Donjon 9: Tränen und Nebel

Dass inzwischen wieder regelmäßig neue »Donjon«-Comics von Joann Sfar, Lewis Trondheim und deren vielen kreativen Mitstreitenden erscheinen, ist ausgesprochen erfreulich. Der europäischen Szene des grafischen und fantastischen Erzählens hat ohne »Donjon« einfach etwas gefehlt. Auch, weil die Comics immer richtige Fantasy-Wundertüten sind, man nie weiß, was einen in einem Band erwartet.

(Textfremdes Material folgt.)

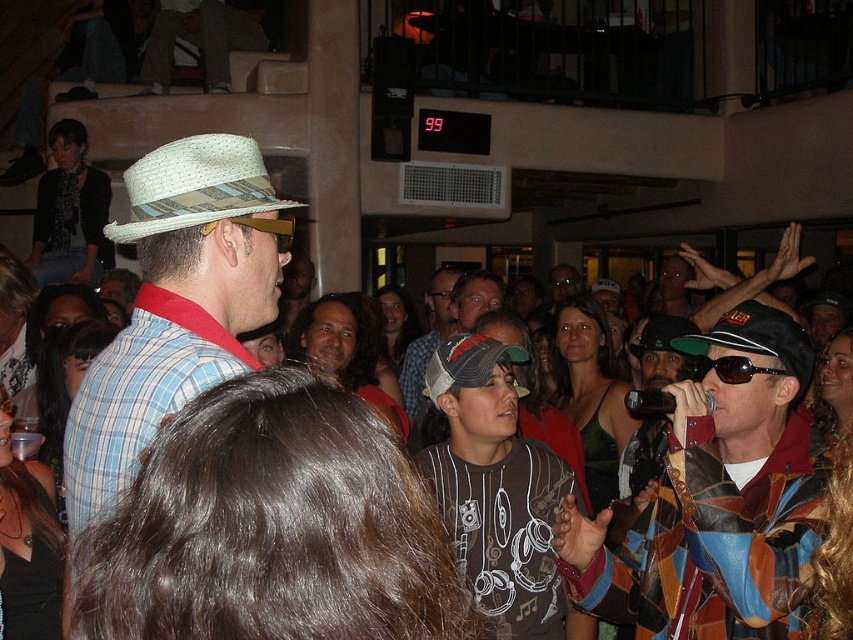 Is matte straw hat at upper left smaller than denim cap at center?

Incorrect, matte straw hat at upper left is not smaller in size than denim cap at center.

Image resolution: width=853 pixels, height=640 pixels. Identify the location of matte straw hat at upper left. 70,212.

Between light blue plaid shirt at center and black fabric cap at center, which one appears on the left side from the viewer's perspective?

light blue plaid shirt at center is more to the left.

Is point (231, 141) closer to viewer compared to point (790, 337)?

Yes.

What are the coordinates of `light blue plaid shirt at center` in the screenshot? It's located at (177, 305).

Is light blue plaid shirt at center below dark brown t-shirt at center?

Incorrect, light blue plaid shirt at center is not positioned below dark brown t-shirt at center.

Who is more distant from viewer, (209, 308) or (541, 564)?

The point (541, 564) is behind.

Is point (215, 154) positioned in front of point (474, 588)?

Yes.

What are the coordinates of `light blue plaid shirt at center` in the screenshot? It's located at (177, 305). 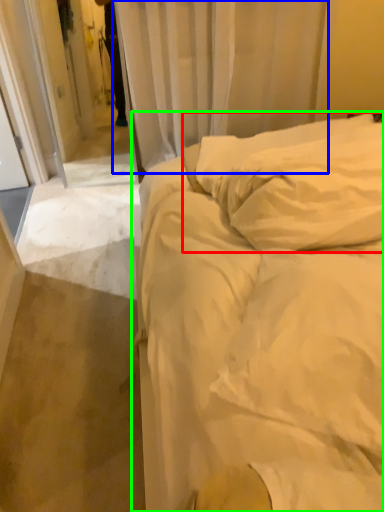 Question: Which object is the closest to the pillow (highlighted by a red box)? Choose among these: curtain (highlighted by a blue box) or bed (highlighted by a green box).

Choices:
 (A) curtain
 (B) bed

Answer: (B) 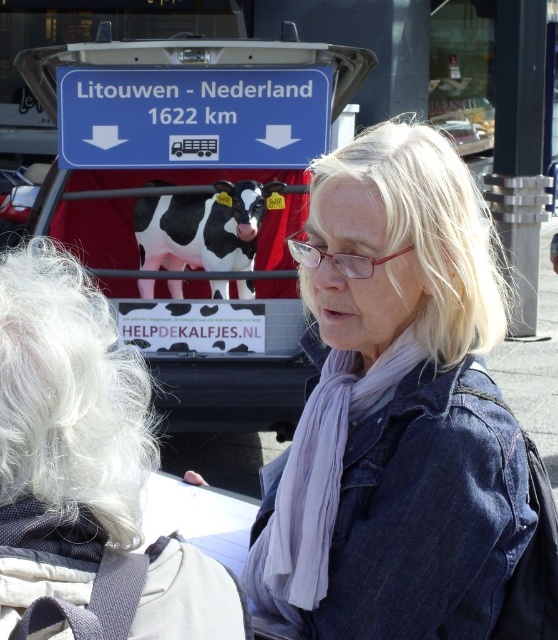 Looking at this image, you are a photographer trying to capture a photo of the blue plastic sign at upper center without including the denim jacket at center in the frame. Based on their positions, is this possible?

The denim jacket at center is to the right of the blue plastic sign at upper center, so by adjusting the camera angle to focus on the left side of the blue plastic sign at upper center, it is possible to exclude the denim jacket at center from the frame.

Based on the photo, you are a photographer trying to capture both the blue plastic sign at upper center and the linen scarf at center in a single frame. Based on their positions, which object should you focus on first to ensure both are in the frame?

The blue plastic sign at upper center is above the linen scarf at center, so you should focus on the linen scarf at center first to ensure both are within the frame. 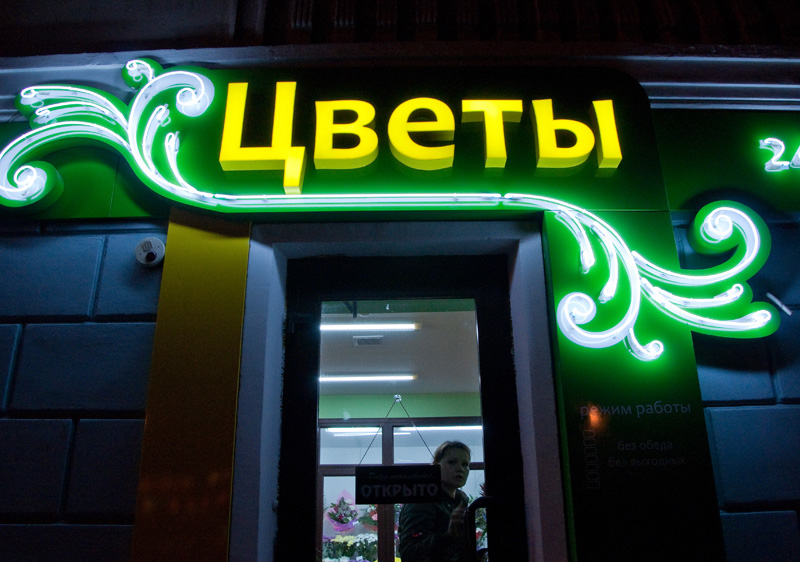 In order to click on door frame in this screenshot , I will do `click(376, 241)`.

Das Cover des Comic-Albums »Donjon 9: Tränen und Nebel« aus dem Reprodukt-Verlag
Sfar, Trondheim, Bulet:
Donjon 9: Tränen und Nebel
Reprodukt, 2023

Mehr Hintegründe und Fakten zu »Donjon« habe ich vor einigen Jahren mal in einem Artikel für den Tagesspiegel zur Rückkehr der Reihe (mit einem Prequel) zusammengefasst, kann man kostenlos online nachlesen.

Das neueste im Berliner Reprodukt-Verlag auf Deutsch erschienene Comic-Album der »Donjon«-Hauptserie von den Autoren Sfar und Trondheim sowie Zeichner Boulet heißt »Tränen und Nebel«. Hinter dem tollen Cover, das ich mir übrigens auch sofort in XXL hier in der Endres’schen Prosaproduktionsanlage aufhängen würde, wartet eine starke, überraschende, und beizeiten ziemlich krasse Fantasy-Geschichte.

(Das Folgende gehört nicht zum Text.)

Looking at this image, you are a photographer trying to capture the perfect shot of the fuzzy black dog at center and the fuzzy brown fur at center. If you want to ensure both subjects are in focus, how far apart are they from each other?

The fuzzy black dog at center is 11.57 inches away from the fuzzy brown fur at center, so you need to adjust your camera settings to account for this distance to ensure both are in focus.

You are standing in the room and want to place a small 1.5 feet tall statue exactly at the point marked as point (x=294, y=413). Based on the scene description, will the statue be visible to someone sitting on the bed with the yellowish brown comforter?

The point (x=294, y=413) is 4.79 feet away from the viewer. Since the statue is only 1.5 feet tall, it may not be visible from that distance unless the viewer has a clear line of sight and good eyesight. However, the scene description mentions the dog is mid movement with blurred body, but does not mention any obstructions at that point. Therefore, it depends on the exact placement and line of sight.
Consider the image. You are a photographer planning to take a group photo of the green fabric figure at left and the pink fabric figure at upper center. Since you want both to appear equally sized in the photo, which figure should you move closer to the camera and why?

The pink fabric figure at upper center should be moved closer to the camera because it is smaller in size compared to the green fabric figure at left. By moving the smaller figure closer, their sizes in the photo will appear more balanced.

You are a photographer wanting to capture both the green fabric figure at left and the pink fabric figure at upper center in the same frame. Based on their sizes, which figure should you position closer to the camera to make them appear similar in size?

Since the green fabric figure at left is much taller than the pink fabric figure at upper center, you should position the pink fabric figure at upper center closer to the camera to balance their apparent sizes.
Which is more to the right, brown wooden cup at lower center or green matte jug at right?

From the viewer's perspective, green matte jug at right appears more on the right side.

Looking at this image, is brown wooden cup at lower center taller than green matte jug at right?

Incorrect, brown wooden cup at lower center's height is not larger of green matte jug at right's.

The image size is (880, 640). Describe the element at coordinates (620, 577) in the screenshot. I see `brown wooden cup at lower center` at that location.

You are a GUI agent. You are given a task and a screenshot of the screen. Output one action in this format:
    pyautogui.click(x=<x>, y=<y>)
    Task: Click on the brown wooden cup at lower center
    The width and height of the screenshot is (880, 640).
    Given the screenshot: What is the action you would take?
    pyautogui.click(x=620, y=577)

Helden-Erpel Herbert und Katzen-Kriegerin Isis bekommen Nachwuchs, und ihre kulturellen Unterschiede (und ihre demzufolge sehr unterschiedlichen Vorstellungen davon, wie man ein Kind erziehen oder aufs raue Leben vorbereiten sollte) sorgen für Spannungen, Drama, und sogar eine Menge Leid.

In der Folge ist dieser satirische, witzige, 48 Seiten knackige Fantasy-Comic aus Frankreich nicht nur überraschender als viele andere Genre-Werke – er geht auch wesentlich weiter, und präsentiert sich dabei deutlich drastischer (und blutrünstiger). Einige Wendungen sieht man selbst als eingefleischter »Donjon«-Fan oder Genre-Crack echt nicht kommen, obwohl man es bei Sfar und Trondheim und dem Donjon eigentlich besser wissen müsste …

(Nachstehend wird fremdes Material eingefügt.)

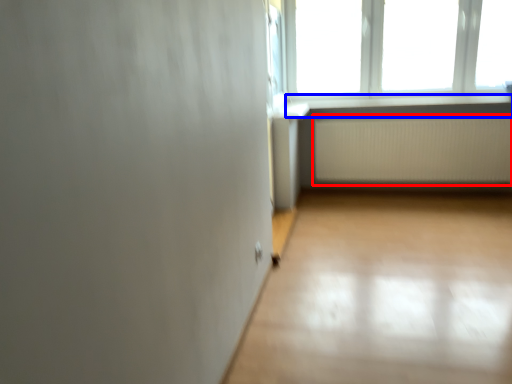 Question: Which object appears farthest to the camera in this image, radiator (highlighted by a red box) or window sill (highlighted by a blue box)?

Choices:
 (A) radiator
 (B) window sill

Answer: (A) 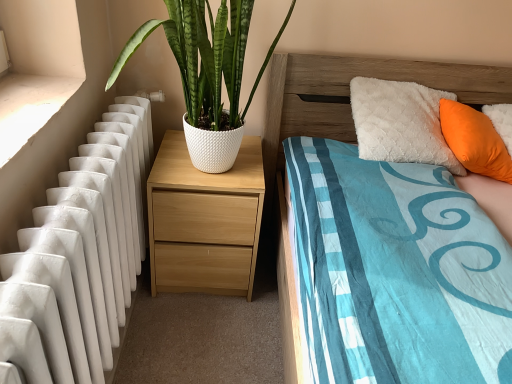 Question: Can you confirm if light wood/texture nightstand at center is bigger than orange fabric pillow at upper right?

Choices:
 (A) yes
 (B) no

Answer: (A)

Question: Is light wood/texture nightstand at center at the right side of orange fabric pillow at upper right?

Choices:
 (A) yes
 (B) no

Answer: (B)

Question: From the image's perspective, would you say light wood/texture nightstand at center is positioned over orange fabric pillow at upper right?

Choices:
 (A) yes
 (B) no

Answer: (B)

Question: Is orange fabric pillow at upper right surrounded by light wood/texture nightstand at center?

Choices:
 (A) no
 (B) yes

Answer: (A)

Question: From a real-world perspective, is light wood/texture nightstand at center positioned under orange fabric pillow at upper right based on gravity?

Choices:
 (A) yes
 (B) no

Answer: (A)

Question: Considering the positions of orange fabric pillow at upper right and white smooth concrete at left in the image, is orange fabric pillow at upper right bigger or smaller than white smooth concrete at left?

Choices:
 (A) big
 (B) small

Answer: (A)

Question: Considering the positions of orange fabric pillow at upper right and white smooth concrete at left in the image, is orange fabric pillow at upper right wider or thinner than white smooth concrete at left?

Choices:
 (A) thin
 (B) wide

Answer: (A)

Question: From a real-world perspective, is orange fabric pillow at upper right positioned above or below white smooth concrete at left?

Choices:
 (A) above
 (B) below

Answer: (B)

Question: Do you think orange fabric pillow at upper right is within white smooth concrete at left, or outside of it?

Choices:
 (A) outside
 (B) inside

Answer: (A)

Question: Is light wood/texture nightstand at center taller or shorter than orange fabric pillow at upper right?

Choices:
 (A) short
 (B) tall

Answer: (B)

Question: From a real-world perspective, is light wood/texture nightstand at center above or below orange fabric pillow at upper right?

Choices:
 (A) above
 (B) below

Answer: (B)

Question: In the image, is light wood/texture nightstand at center positioned in front of or behind orange fabric pillow at upper right?

Choices:
 (A) front
 (B) behind

Answer: (B)

Question: In terms of width, does light wood/texture nightstand at center look wider or thinner when compared to orange fabric pillow at upper right?

Choices:
 (A) thin
 (B) wide

Answer: (B)

Question: Considering the positions of point (506, 152) and point (417, 82), is point (506, 152) closer or farther from the camera than point (417, 82)?

Choices:
 (A) closer
 (B) farther

Answer: (A)

Question: From a real-world perspective, is orange fabric pillow at upper right physically located above or below wooden headboard at upper right?

Choices:
 (A) below
 (B) above

Answer: (A) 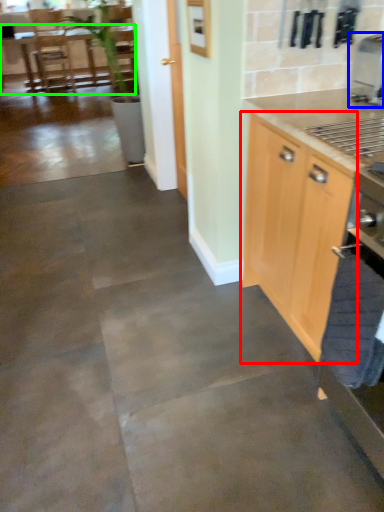 Question: Which is farther away from cabinetry (highlighted by a red box)? coffee machine (highlighted by a blue box) or table (highlighted by a green box)?

Choices:
 (A) coffee machine
 (B) table

Answer: (B) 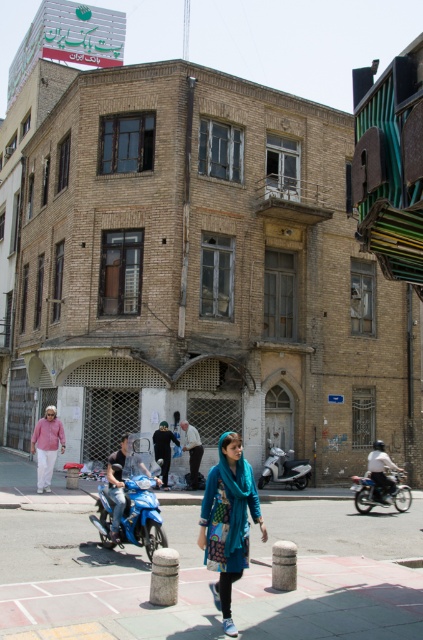 You are a pedestrian standing on the street in front of the building. You see a matte pink sweater at lower left and a light brown leather jacket at center. Which clothing item is closer to you?

The matte pink sweater at lower left is closer to you because it is in front of the light brown leather jacket at center.

You are a fashion designer observing the urban street scene. You notice two jackets at the center of the image. Which jacket is taller, the blue fabric jacket at center or the light brown leather jacket at center?

The blue fabric jacket at center is taller than the light brown leather jacket at center according to the description. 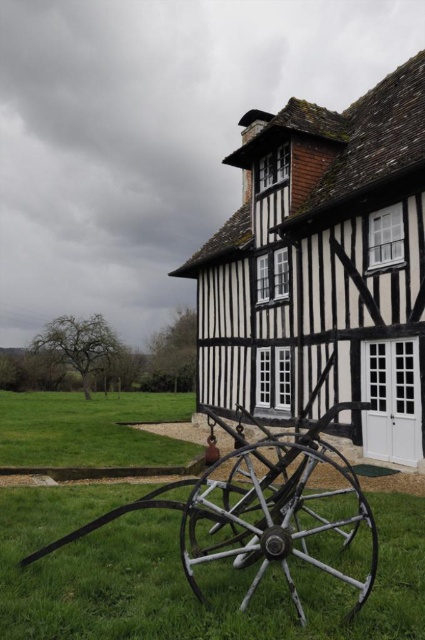 Question: Can you confirm if green grass at lower center is smaller than green grass at lower left?

Choices:
 (A) yes
 (B) no

Answer: (A)

Question: Is green grass at lower center below green grass at lower left?

Choices:
 (A) no
 (B) yes

Answer: (A)

Question: Among these objects, which one is farthest from the camera?

Choices:
 (A) green grass at lower left
 (B) green grass at lower center

Answer: (A)

Question: Which point is closer to the camera?

Choices:
 (A) (221, 547)
 (B) (399, 493)
 (C) (14, 449)

Answer: (A)

Question: Is green grass at lower center thinner than metallic silver wagon wheel at lower center?

Choices:
 (A) no
 (B) yes

Answer: (A)

Question: Which object is farther from the camera taking this photo?

Choices:
 (A) green grass at lower center
 (B) metallic silver wagon wheel at lower center
 (C) green grass at lower left

Answer: (C)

Die Lektüre bereitet (wie immer) großes Vergnügen, wenn man schon einiges an »Donjon«-Comics intus hat, funktioniert aber auch (wie gewohnt) relativ gut, sollte es der Erstkontakt mit diesem aus parodistischem Kalkül so ausufernd wirkendem Comic-Universum sein, das im Übrigen wesentlich zugänglicher ist, als seine verrückte Nummerierung einen glauben lassen möchte.